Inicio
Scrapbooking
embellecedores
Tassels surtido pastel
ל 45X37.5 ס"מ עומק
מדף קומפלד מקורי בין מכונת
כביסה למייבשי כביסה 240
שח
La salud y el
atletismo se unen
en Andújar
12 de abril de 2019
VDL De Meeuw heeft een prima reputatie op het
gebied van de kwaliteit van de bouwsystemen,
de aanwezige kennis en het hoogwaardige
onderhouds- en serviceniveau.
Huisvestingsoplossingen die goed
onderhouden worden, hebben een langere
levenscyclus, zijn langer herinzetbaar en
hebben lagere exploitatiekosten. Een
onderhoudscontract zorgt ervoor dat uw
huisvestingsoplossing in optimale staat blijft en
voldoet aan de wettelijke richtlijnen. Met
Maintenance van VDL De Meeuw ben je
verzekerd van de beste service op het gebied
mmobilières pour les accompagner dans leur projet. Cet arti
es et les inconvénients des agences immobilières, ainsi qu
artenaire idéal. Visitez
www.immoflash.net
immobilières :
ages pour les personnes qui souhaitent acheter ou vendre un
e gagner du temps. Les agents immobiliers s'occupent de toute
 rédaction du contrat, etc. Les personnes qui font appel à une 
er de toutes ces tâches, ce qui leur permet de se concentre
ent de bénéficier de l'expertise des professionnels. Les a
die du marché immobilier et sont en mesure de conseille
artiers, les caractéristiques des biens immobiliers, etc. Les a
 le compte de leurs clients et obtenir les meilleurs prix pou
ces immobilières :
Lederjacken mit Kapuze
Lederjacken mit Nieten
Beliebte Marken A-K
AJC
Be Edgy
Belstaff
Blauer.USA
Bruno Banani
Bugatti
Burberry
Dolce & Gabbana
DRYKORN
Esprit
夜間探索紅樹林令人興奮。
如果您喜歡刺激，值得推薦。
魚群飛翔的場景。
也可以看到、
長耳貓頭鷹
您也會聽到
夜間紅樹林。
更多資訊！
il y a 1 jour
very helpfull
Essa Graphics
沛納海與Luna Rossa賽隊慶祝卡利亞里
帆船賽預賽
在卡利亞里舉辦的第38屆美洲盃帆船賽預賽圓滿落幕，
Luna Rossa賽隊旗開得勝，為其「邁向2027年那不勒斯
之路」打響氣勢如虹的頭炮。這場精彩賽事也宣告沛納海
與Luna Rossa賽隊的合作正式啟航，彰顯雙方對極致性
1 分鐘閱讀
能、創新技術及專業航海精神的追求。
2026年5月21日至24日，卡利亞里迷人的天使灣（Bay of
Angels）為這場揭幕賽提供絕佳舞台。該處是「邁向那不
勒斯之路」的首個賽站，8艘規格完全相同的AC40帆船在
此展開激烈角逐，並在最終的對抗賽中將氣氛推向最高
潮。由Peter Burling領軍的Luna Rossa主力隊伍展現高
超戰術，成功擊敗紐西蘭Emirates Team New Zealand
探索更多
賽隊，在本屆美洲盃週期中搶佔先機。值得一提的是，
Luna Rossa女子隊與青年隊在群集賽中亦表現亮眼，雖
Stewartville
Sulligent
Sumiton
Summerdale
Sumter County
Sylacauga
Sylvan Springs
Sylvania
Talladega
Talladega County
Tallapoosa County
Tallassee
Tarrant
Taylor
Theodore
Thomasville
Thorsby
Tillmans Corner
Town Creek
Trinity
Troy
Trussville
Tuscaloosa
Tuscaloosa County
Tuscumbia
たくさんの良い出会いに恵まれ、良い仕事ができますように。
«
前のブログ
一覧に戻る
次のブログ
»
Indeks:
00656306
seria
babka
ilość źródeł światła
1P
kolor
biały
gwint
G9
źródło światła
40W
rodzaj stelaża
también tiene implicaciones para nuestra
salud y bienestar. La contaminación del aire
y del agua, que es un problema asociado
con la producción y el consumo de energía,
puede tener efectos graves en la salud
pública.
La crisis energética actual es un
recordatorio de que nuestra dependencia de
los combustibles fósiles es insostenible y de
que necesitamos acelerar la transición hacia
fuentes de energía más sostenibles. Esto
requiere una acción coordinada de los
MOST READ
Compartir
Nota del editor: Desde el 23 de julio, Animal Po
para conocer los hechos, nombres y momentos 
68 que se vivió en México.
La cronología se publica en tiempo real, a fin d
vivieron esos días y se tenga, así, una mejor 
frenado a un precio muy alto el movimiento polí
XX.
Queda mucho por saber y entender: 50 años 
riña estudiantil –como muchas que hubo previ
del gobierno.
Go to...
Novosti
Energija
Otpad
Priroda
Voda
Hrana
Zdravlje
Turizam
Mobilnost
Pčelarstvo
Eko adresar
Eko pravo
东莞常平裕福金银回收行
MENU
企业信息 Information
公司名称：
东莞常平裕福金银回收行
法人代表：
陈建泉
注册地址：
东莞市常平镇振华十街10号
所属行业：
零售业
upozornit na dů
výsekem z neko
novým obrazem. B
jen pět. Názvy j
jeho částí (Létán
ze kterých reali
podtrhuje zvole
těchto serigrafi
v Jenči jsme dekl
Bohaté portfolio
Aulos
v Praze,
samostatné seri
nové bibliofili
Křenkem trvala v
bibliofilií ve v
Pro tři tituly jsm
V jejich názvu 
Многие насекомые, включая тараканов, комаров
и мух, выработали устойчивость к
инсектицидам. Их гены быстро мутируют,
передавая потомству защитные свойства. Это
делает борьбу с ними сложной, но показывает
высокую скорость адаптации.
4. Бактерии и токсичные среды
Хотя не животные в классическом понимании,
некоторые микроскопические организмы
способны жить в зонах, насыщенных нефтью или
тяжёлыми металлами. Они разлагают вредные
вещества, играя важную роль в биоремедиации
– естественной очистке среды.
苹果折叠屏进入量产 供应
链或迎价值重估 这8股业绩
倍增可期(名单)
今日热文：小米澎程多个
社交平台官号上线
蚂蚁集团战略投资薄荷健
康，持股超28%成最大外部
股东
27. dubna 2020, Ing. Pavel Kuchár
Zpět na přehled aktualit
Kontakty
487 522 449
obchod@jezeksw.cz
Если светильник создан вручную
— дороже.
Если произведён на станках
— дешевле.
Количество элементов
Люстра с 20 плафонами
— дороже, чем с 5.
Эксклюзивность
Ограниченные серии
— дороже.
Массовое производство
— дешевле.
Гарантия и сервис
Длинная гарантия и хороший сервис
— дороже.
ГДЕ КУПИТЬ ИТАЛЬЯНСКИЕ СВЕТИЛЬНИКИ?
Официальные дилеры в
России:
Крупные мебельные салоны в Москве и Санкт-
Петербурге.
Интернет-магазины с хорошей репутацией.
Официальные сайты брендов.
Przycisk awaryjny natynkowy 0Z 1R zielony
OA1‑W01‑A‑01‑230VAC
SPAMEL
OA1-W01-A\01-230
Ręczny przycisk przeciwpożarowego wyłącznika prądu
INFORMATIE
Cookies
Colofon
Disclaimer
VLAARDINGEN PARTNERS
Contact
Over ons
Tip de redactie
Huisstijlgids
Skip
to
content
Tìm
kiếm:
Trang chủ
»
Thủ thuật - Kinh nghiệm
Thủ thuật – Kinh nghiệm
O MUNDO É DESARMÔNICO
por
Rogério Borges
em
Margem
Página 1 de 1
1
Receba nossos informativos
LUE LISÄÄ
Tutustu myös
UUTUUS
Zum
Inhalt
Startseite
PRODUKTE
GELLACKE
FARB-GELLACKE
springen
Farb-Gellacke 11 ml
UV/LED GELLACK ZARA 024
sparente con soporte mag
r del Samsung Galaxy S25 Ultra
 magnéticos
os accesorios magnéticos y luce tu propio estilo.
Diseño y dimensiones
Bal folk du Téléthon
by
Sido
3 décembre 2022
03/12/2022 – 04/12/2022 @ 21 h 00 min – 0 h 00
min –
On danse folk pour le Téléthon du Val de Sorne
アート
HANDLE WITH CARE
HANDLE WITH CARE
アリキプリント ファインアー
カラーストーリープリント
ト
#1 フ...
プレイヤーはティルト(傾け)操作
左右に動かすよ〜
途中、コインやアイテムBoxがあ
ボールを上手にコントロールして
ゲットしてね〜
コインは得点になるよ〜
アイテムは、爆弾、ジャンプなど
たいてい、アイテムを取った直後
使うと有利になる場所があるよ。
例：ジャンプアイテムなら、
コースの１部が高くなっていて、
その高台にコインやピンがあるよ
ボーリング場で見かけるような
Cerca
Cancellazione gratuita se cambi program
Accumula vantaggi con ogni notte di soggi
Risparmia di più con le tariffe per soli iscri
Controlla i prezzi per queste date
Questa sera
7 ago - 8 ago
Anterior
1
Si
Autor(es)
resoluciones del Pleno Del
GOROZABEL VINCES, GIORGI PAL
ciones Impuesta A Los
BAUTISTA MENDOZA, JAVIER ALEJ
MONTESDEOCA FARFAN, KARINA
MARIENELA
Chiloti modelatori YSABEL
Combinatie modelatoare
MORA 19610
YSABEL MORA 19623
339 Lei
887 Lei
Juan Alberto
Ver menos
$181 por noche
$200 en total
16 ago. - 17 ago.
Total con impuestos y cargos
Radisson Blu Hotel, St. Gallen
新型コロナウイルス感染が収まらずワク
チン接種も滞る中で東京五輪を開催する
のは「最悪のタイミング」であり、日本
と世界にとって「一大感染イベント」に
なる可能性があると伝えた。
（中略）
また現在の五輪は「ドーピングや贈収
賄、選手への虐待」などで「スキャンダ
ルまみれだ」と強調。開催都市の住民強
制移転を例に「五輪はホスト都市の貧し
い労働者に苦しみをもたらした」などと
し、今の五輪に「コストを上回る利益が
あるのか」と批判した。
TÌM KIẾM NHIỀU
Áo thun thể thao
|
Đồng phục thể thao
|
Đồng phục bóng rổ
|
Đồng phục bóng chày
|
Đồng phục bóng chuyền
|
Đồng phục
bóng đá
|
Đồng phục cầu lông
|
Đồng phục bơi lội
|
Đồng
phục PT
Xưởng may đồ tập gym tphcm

:::

=== Goal of the exercise ===
Count the lines of the data that hold the string "folk", and give that number as the entire reply.

=== Written response ===
2